Specificity of subcellular distribution of alkaline phosphatase in Bacillus licheniformis 749/C.

The objective of this investigation was to examine the in vivo characteristics of binding sites for alkaline phosphatase in Bacillus licheniformis cell surface. An attempt was made to correlate the results from several experimental approaches, namely (i) cell fractionation; (ii) ultrastructural cytochemistry; (iii) MgCl2 extraction and sodium dodecyl sulphate--polyacrylamide electrophoresis of the extracted material; (iv) labelling with 125I-labelled diazonium salt to determine the subcellular origin of MgCl2-extracted material. Results show that 40% of the alkaline phosphatase was bound to the plasma membrane, 35% to the cell wall, and 15% was free in the cytosol. The enzyme was present as aggregates in a few discrete sites in the membrane, wall, and cytoplasm.
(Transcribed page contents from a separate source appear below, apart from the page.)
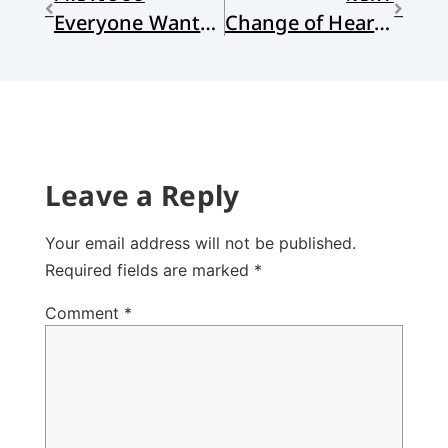
Everyone Wants to Play God: Extrapolations and a Climate-Bleak Future
Change of Heart and Mind
Leave a Reply
Your email address will not be published.
Required fields are marked
*
Comment
*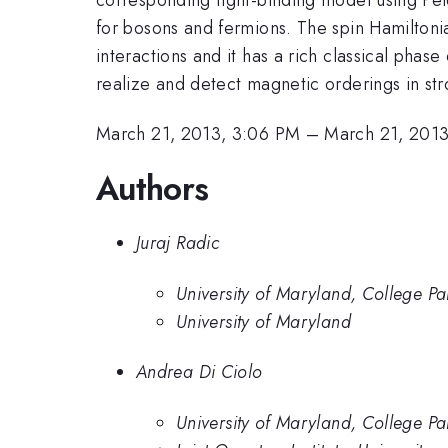
for bosons and fermions. The spin Hamilton
interactions and it has a rich classical phas
realize and detect magnetic orderings in stro
March 21, 2013, 3:06 PM
–
March 21, 2013
Authors
Juraj Radic
University of Maryland, College Pa
University of Maryland
Andrea Di Ciolo
University of Maryland, College P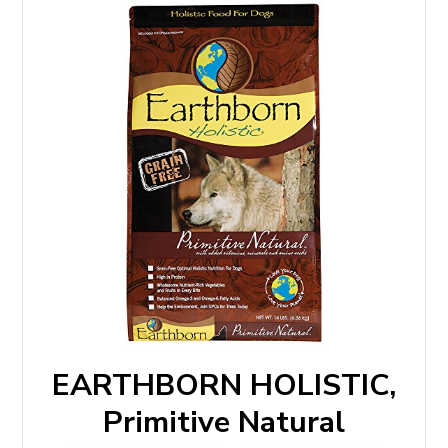
EARTHBORN HOLISTIC,
Primitive Natural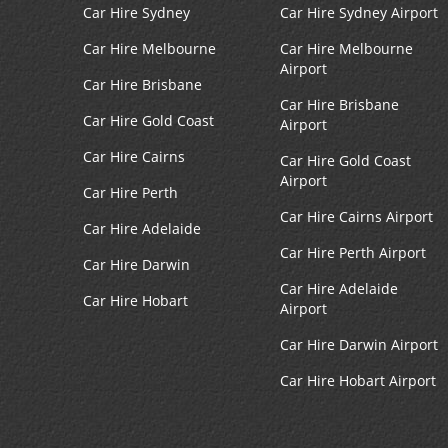
Car Hire Sydney
Car Hire Sydney Airport
Car Hire Melbourne
Car Hire Melbourne
Airport
Car Hire Brisbane
Car Hire Brisbane
Car Hire Gold Coast
Airport
Car Hire Cairns
Car Hire Gold Coast
Airport
Car Hire Perth
Car Hire Cairns Airport
Car Hire Adelaide
Car Hire Perth Airport
Car Hire Darwin
Car Hire Adelaide
Car Hire Hobart
Airport
Car Hire Darwin Airport
Car Hire Hobart Airport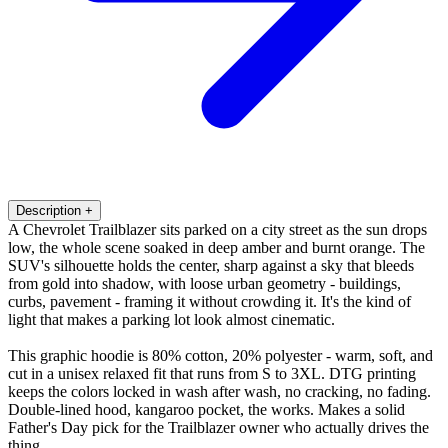
Description
+
A Chevrolet Trailblazer sits parked on a city street as the sun drops
low, the whole scene soaked in deep amber and burnt orange. The
SUV's silhouette holds the center, sharp against a sky that bleeds
from gold into shadow, with loose urban geometry - buildings,
curbs, pavement - framing it without crowding it. It's the kind of
light that makes a parking lot look almost cinematic.
This graphic hoodie is 80% cotton, 20% polyester - warm, soft, and
cut in a unisex relaxed fit that runs from S to 3XL. DTG printing
keeps the colors locked in wash after wash, no cracking, no fading.
Double-lined hood, kangaroo pocket, the works. Makes a solid
Father's Day pick for the Trailblazer owner who actually drives the
thing.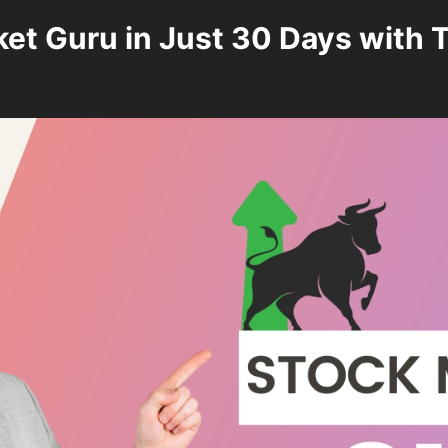
t Guru in Just 30 Days with T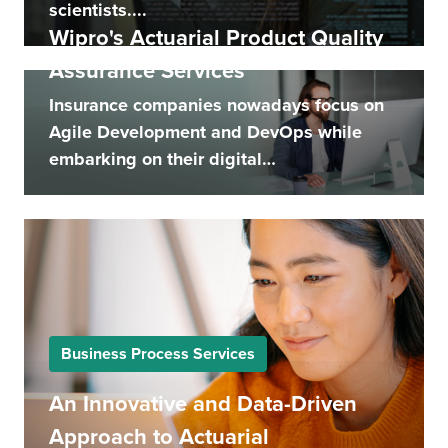
scientists....
Wipro's Actuarial Product Quality
Assurance Services
Insurance companies nowadays focus on
Agile Development and DevOps while
embarking on their digital
transformation...
Business Process Services
An Innovative and Data-Driven
Approach to Actuarial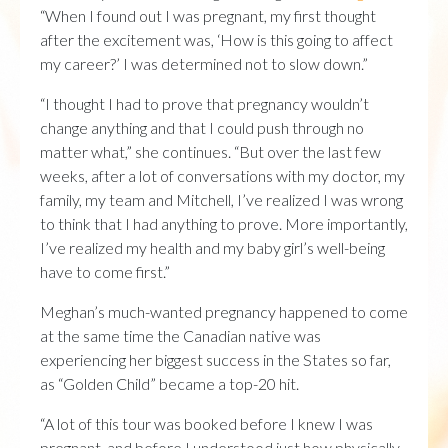
“When I found out I was pregnant, my first thought
after the excitement was, ‘How is this going to affect
my career?’ I was determined not to slow down.”
“I thought I had to prove that pregnancy wouldn’t
change anything and that I could push through no
matter what,” she continues. “But over the last few
weeks, after a lot of conversations with my doctor, my
family, my team and Mitchell, I’ve realized I was wrong
to think that I had anything to prove. More importantly,
I’ve realized my health and my baby girl’s well-being
have to come first.”
Meghan’s much-wanted pregnancy happened to come
at the same time the Canadian native was
experiencing her biggest success in the States so far,
as “Golden Child” became a top-20 hit.
“A lot of this tour was booked before I knew I was
pregnant, and before I understood just how physically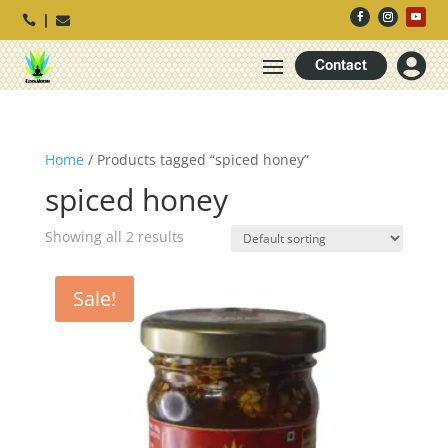




Contact
Home
/ Products tagged “spiced honey”
spiced honey
Showing all 2 results
Sale!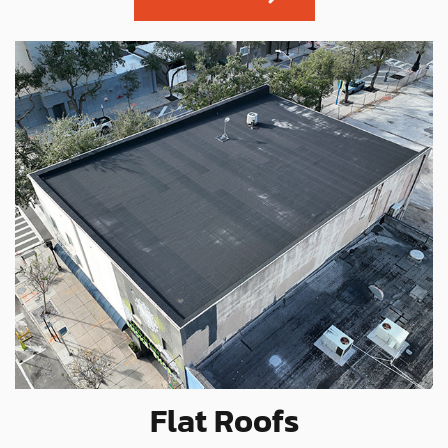
Flat Roofs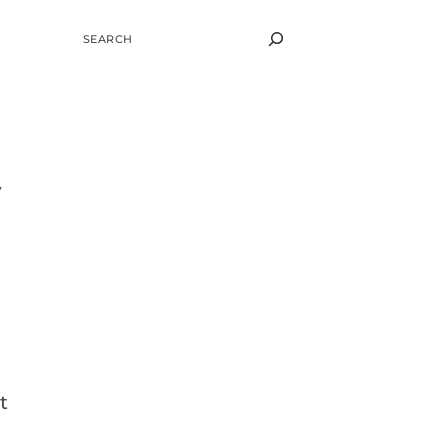
SEARCH
y
t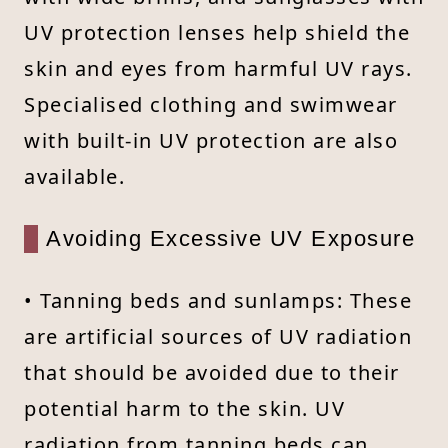
UV protection lenses help shield the
skin and eyes from harmful UV rays.
Specialised clothing and swimwear
with built-in UV protection are also
available.
Avoiding Excessive UV Exposure
• Tanning beds and sunlamps: These
are artificial sources of UV radiation
that should be avoided due to their
potential harm to the skin. UV
radiation from tanning beds can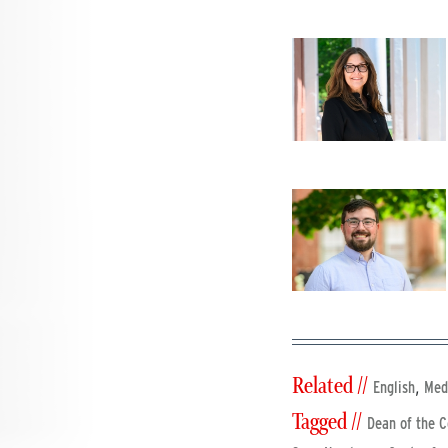
Related //
,
English
Med
Tagged //
Dean of the C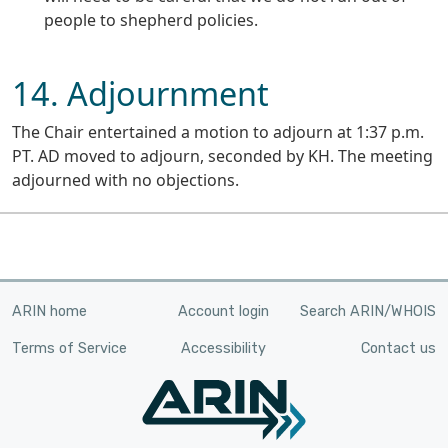
people to shepherd policies.
14. Adjournment
The Chair entertained a motion to adjourn at 1:37 p.m.
PT. AD moved to adjourn, seconded by KH. The meeting
adjourned with no objections.
ARIN home
Account login
Search ARIN/WHOIS
Terms of Service
Accessibility
Contact us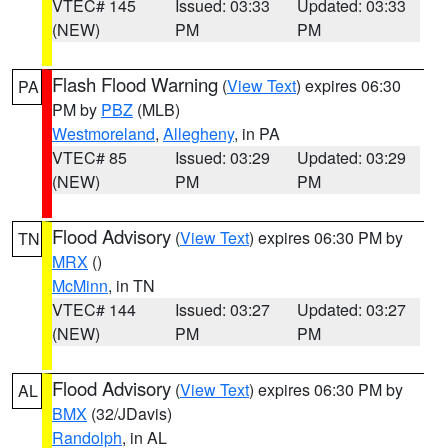
VTEC# 145
Issued: 03:33
Updated: 03:33
(NEW)
PM
PM
Flash Flood Warning
(
View Text
) expires 06:30
PA
PM by
PBZ
(MLB)
Westmoreland
,
Allegheny
, in PA
VTEC# 85
Issued: 03:29
Updated: 03:29
(NEW)
PM
PM
Flood Advisory
(
View Text
) expires 06:30 PM by
TN
MRX
()
McMinn
, in TN
VTEC# 144
Issued: 03:27
Updated: 03:27
(NEW)
PM
PM
Flood Advisory
(
View Text
) expires 06:30 PM by
AL
BMX
(32/JDavis)
Randolph
, in AL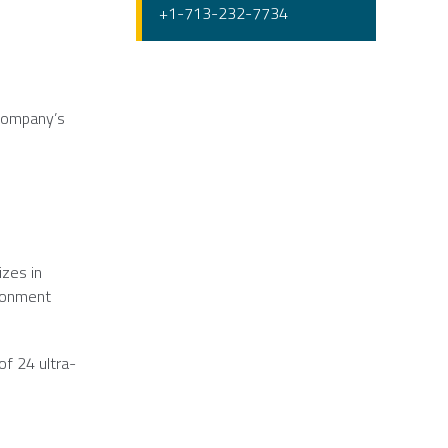
+1-713-232-7734
 company’s
izes in
ironment
of 24 ultra-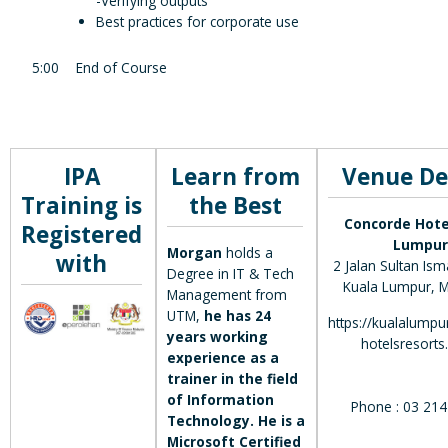
-Verifying outputs
Best practices for corporate use
5:00
End of Course
IPA
Learn from
Venue De
Training is
the Best
Concorde Hote
Registered
Lumpur
Morgan
holds a
with
2 Jalan Sultan Ism
Degree in IT & Tech
Kuala Lumpur, M
Management from
UTM,
he has 24
https://kualalumpu
years working
hotelsresorts
experience as a
trainer in the field
of Information
Phone : 03 21
Technology. He is a
Microsoft Certified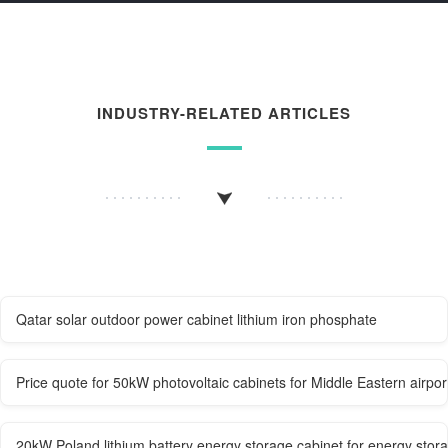
INDUSTRY-RELATED ARTICLES
Qatar solar outdoor power cabinet lithium iron phosphate
Price quote for 50kW photovoltaic cabinets for Middle Eastern airpor
20kW Poland lithium battery energy storage cabinet for energy stor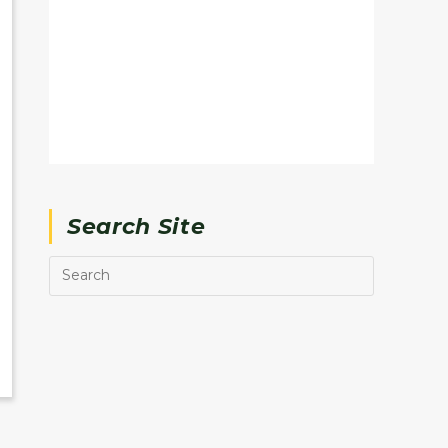
Search Site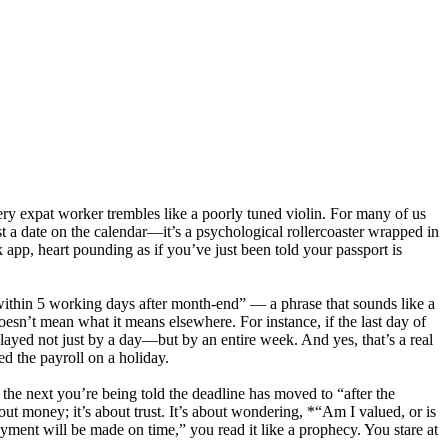
ery expat worker trembles like a poorly tuned violin. For many of us
t a date on the calendar—it’s a psychological rollercoaster wrapped in
app, heart pounding as if you’ve just been told your passport is
ithin 5 working days after month-end” — a phrase that sounds like a
oesn’t mean what it means elsewhere. For instance, if the last day of
elayed not just by a day—but by an entire week. And yes, that’s a real
d the payroll on a holiday.
the next you’re being told the deadline has moved to “after the
t money; it’s about trust. It’s about wondering, *“Am I valued, or is
yment will be made on time,” you read it like a prophecy. You stare at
The membrane enzyme was associated with the inside surface. A few aggregates were enclosed in single-layered vesicles which appeared to protrude through the cell wall. The material extracted with magnesium salt consisted of 8-10 proteins including alkaline phosphatase. The majority of the proteins extracted by MgCl2 originated from the outside half of the plasma membrane, whereas, only a few, including alkaline phosphatase, came from the inside half of the plasma membrane. All of these proteins may have formed a complex which was removed by MgCl2 extraction. Patch formation in the membrane indicated specific aggregation of intramembrane proteins after MgCl2 treatment.